In occasione dell’audizione, richiesta ai sensi dell’art. 166, comma 6, del Codice e tenutasi in data 7 giugno 2022 (verbale prot. n. 33119 del 20 giugno 2022), la Banca, nel riportarsi a quanto già dichiarato nelle memorie difensive del 18 marzo 2022, ha voluto, in particolare, evidenziare:

- di avere sempre agito in conformità al principio di trasparenza ai sensi dell’art. 5, par. 1, lett. a) del Regolamento e improntato il proprio comportamento al rispetto degli obblighi previsti dalla normativa antiriciclaggio, nonché di avere assunto le conseguenti determinazioni nell’ambito della discrezionalità riconosciuta alle banche, in conformità a quanto stabilito dall’art. 39 del d. lgs. n. 231/2007;

- di avere deciso di approfondire ulteriormente i corsi di formazione relativi agli obblighi dettati dalla normativa sul trattamento dei dati personali a cui il proprio personale è soggetto, i criteri e le modalità operative da seguire nella gestione delle richieste di esercizio dei diritti degli interessati;

- che avrebbe sensibilizzato i fornitori delle banche dati affinché fosse garantito l’aggiornamento più puntuale delle informazioni in esse contenute “al fine di raggiungere un più elevato grado di ragionevole certezza che i dati a disposizione sugli interessati siano aggiornati”.

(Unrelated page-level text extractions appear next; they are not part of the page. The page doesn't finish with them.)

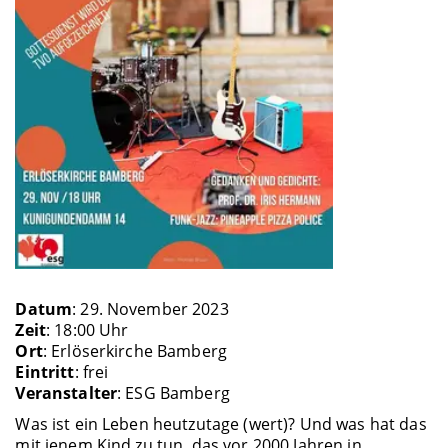
Datum
: 29. November 2023
Zeit
: 18:00 Uhr
Ort
: Erlöserkirche Bamberg
Eintritt
: frei
Veranstalter
: ESG Bamberg
Was ist ein Leben heutzutage (wert)? Und was hat das
mit jenem Kind zu tun, das vor 2000 Jahren in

3. Il quadro normativo in tema di limitazioni ai diritti dell’interessato.

La Carta fondamentale dei diritti dell’UE agli art. 7 e 8, tutela, rispettivamente, il rispetto della vita privata e familiare e la protezione dei dati di carattere personale.

In particolare, l’art. 8 precisa che “Ogni individuo ha il diritto di accedere ai dati raccolti che lo riguardano e di ottenerne la rettifica”.

In relazione alla possibilità di limitare tali diritti, la stessa carta, all’art. 52, fissa i criteri che devono essere rispettati nell’applicare tali limitazioni, precisando che “Eventuali limitazioni all'esercizio dei diritti e delle libertà riconosciuti dalla […] Carta devono essere previste dalla legge e rispettare il contenuto essenziale di detti diritti e libertà. Nel rispetto del principio di proporzionalità, possono essere apportate limitazioni solo laddove siano necessarie e rispondano effettivamente a finalità di interesse generale riconosciute dall'Unione o all'esigenza di proteggere i diritti e le libertà altrui”.

Il rispetto del principio di proporzionalità presente nell’articolo in esame, quale criterio essenziale, insieme a quello di necessità, nella valutazione, da parte del titolare del trattamento, circa l’applicabilità delle limitazioni, è richiamato anche nel Regolamento (UE) 2016/679.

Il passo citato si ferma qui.